In the aftermath, the Portuguese repurposed the temple's carved stones to construct Fort Fredrick. Churches were also built in the town to assert religious superiority. The main deity statue was taken to the town, and some statues were buried by fleeing priests.

==== Naguleswaram temple ====

Naguleswaram temple, situated in Keerimalai, Jaffna, is one of the ancient Ishwarams dedicated to Lord Shiva. It was subjected to destruction during the Portuguese colonial period when missionaries became active in Sri Lanka. Despite this, the temple was rebuilt in 1894 and continues to be a place of worship today.

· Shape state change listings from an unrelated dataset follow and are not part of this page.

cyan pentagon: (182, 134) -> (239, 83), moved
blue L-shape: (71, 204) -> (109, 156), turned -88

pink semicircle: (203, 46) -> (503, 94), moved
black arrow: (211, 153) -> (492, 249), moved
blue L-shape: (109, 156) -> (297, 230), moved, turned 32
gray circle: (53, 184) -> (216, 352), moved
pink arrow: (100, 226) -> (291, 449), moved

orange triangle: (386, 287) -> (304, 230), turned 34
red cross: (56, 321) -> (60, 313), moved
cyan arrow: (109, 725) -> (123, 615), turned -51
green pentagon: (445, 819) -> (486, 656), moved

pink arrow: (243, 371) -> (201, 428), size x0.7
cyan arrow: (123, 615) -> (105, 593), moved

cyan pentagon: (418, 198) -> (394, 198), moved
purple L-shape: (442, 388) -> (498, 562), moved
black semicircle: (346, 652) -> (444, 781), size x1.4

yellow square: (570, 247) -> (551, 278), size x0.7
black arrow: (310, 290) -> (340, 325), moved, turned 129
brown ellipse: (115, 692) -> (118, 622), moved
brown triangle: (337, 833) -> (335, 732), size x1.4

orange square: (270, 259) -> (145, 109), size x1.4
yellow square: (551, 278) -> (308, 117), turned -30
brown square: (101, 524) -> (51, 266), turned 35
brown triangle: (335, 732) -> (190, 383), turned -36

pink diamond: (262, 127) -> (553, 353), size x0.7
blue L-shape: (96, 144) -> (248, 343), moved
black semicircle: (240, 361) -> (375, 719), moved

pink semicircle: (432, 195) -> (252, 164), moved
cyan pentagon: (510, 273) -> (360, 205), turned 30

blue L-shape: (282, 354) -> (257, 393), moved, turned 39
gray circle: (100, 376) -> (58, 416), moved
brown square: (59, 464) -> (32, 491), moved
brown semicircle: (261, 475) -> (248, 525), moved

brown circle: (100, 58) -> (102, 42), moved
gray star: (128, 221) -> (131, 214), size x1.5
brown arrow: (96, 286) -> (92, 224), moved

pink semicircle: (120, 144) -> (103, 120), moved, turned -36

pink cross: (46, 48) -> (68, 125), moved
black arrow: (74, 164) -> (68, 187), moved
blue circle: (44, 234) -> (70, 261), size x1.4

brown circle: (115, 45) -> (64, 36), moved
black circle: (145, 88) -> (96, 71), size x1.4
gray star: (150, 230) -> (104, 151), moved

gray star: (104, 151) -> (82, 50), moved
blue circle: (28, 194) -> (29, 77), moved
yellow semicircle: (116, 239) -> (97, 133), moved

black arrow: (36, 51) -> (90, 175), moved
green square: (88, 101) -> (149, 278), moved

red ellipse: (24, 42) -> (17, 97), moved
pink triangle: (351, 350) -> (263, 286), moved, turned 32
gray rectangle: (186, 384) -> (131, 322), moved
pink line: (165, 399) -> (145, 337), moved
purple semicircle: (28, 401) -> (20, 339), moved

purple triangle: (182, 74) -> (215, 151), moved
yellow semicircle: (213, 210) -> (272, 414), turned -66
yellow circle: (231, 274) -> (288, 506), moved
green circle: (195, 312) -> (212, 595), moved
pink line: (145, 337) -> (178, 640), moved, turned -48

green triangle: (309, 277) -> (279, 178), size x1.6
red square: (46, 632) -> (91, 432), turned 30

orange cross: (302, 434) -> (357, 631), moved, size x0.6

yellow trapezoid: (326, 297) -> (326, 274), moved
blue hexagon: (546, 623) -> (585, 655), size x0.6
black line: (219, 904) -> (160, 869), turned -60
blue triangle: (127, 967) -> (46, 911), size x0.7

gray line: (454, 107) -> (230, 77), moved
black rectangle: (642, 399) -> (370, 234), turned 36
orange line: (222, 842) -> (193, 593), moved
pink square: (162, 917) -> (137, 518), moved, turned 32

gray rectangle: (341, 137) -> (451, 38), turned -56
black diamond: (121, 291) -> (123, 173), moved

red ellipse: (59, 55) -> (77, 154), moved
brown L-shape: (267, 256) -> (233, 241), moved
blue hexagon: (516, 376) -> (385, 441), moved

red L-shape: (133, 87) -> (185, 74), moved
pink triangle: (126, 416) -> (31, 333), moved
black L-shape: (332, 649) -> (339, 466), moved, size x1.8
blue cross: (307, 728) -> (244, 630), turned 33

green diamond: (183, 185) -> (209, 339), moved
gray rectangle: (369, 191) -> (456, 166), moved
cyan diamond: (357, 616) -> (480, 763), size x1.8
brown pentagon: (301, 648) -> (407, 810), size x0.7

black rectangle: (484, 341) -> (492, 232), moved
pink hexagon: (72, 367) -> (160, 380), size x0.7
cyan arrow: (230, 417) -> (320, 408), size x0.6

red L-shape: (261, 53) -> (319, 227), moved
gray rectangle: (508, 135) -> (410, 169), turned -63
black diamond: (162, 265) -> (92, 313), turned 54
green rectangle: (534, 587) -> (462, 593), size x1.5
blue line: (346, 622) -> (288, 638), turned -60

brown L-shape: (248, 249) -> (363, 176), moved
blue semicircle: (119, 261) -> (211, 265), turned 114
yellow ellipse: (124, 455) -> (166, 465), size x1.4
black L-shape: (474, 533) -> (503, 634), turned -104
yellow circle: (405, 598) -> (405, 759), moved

==== Munneswaram temple, Chilaw ====

The Munneswaram temple, located in the western province of Chilaw, was also targeted and damaged by the Portuguese, who completely destroyed the temple in 1578, excepting the basement, atop which a Catholic chapel was built. After the temple was destroyed, it was rebuilt by Rajasinha I, but was demolished again by the Portuguese and was rebuilt by locals. Today, it remains an active place of worship.

==== Thiruketheeswaram temple, Mannar ====
Thiruketheeswaram temple is located in Mannar. It was also targeted during the Portuguese colonial rule, resulting in damage and looting of its treasures. The temple, like others affected, underwent reconstruction in the early 20th century.